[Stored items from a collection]
▼
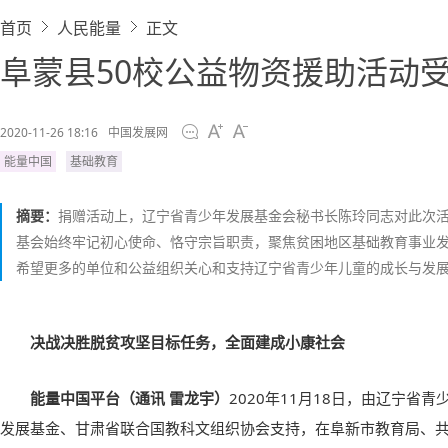
首页
人民能量
正文
阜蒙县50校公益物资援助活动
2020-11-26 18:16
中国发展网
能量中国
基础教育
摘要：
捐赠活动上，辽宁省青少年发展基金会秘书长陈玲同志对此次
基会始终牢记初心使命、恪守宗旨职责，聚焦贫困地区基础教育事业
希望更多的单位和公益组织关心和支持辽宁省青少年儿童的成长与发
决战决胜脱贫攻坚目标任务，全面建成小康社会
能量中国平台（通讯 雷龙宇）
2020年11月18日，由辽宁省
发展基金、甘肃省联合国教科文组织协会支持，在阜新市教育局、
▲
Task brief
Print the line containing "能量中国平台（通讯 雷龙宇）", then every line after it through the last line of the records, each exactly as written; nothing else belongs in the answer.

Solution
能量中国平台（通讯 雷龙宇）
2020年11月18日，由辽宁省
发展基金、甘肃省联合国教科文组织协会支持，在阜新市教育局、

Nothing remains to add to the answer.